Dengan situasi seperti saat ini, Pilkada Trenggalek menghadapi dinamika baru.
Pasalnya bakal hanya ada satu pasangan calon yaitu Mochamad Nur Arifin dan Syah Muhammad Natanegara yang mana paslon ini mendapat dukungan dari seluruh partai politik di parlemen.
Keberadaan calon tunggal inilah yang menjadi alasan utama munculnya gerakan relawan yang mendukung bumbung kosong.
Iin sapaan akrabnya juga menyampaikan bahwa jika suara untuk bumbung kosong mencapai lebih dari 50 persen plus satu dari total suara sah, maka pemilihan akan dianggap gagal, dan pemilihan ulang tak terhindarkan.

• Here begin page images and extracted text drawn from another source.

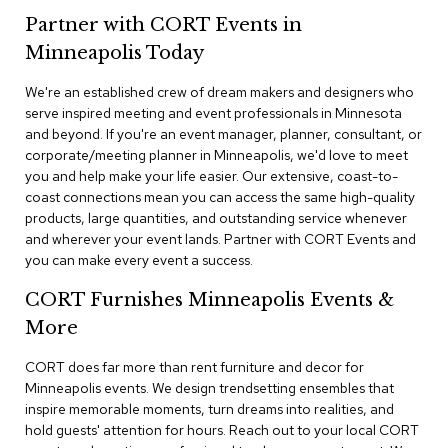
n
Partner with CORT Events in
f
e
Minneapolis Today
r
e
We're an established crew of dream makers and designers who
n
serve inspired meeting and event professionals in Minnesota
c
e
and beyond. If you're an event manager, planner, consultant, or
C
corporate/meeting planner in Minneapolis, we'd love to meet
h
you and help make your life easier. Our extensive, coast-to-
a
coast connections mean you can access the same high-quality
i
products, large quantities, and outstanding service whenever
r
and wherever your event lands. Partner with CORT Events and
s
you can make every event a success.
C
CORT Furnishes Minneapolis Events &
o
n
More
f
e
CORT does far more than rent furniture and decor for
r
Minneapolis events. We design trendsetting ensembles that
e
inspire memorable moments, turn dreams into realities, and
n
hold guests' attention for hours. Reach out to your local CORT
c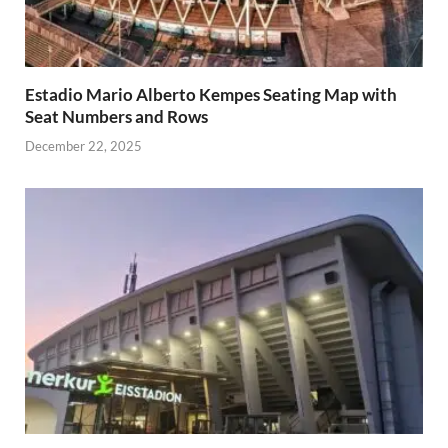
Estadio Mario Alberto Kempes Seating Map with
Seat Numbers and Rows
December 22, 2025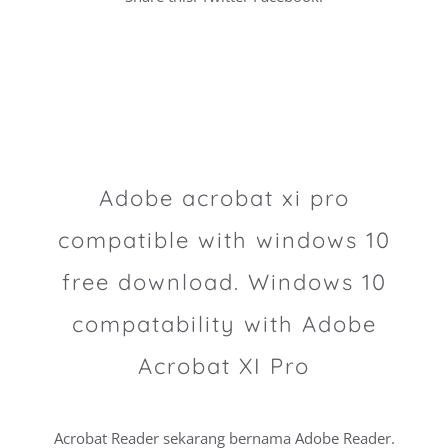
Adobe acrobat xi pro
compatible with windows 10
free download. Windows 10
compatability with Adobe
Acrobat XI Pro
Acrobat Reader sekarang bernama Adobe Reader.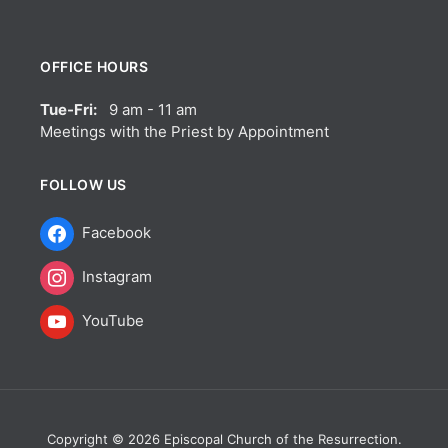
OFFICE HOURS
Tue-Fri:
9 am - 11 am
Meetings with the Priest by Appointment
FOLLOW US
Facebook
Instagram
YouTube
Copyright © 2026 Episcopal Church of the Resurrection.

“Walaupun hanya calon tunggal, paslon harus memenuhi syarat minimal 50 persen plus satu dari suara sah. Jika tidak, maka akan ada konsekuensi hukum,” tambahnya.
Istatiin menegaskan bahwa KPU tetap menjalankan proses sesuai regulasi yang berlaku dan akan terus berkoordinasi dengan KPU di tingkat provinsi maupun pusat terkait situasi terkini.
“Kami akan memfasilitasi yang menjadi peserta pemilihan. Namun, karena kita juga hierarki dengan pimpinan, artinya beberapa hal perlu kita koordinasikan dan konsultasikan dulu dengan KPU Provinsi maupun di KPU RI,” tambahnya.
Dalam Pilkada Trenggalek tahun 2024 ini masyarakat dihadapkan pada pilihan penting.
Apakah memilih pasangan calon tunggal atau bumbung kosong sebagai bentuk pernyataan sikap masyarakat terhadap situasi politik di Trenggalek saat ini.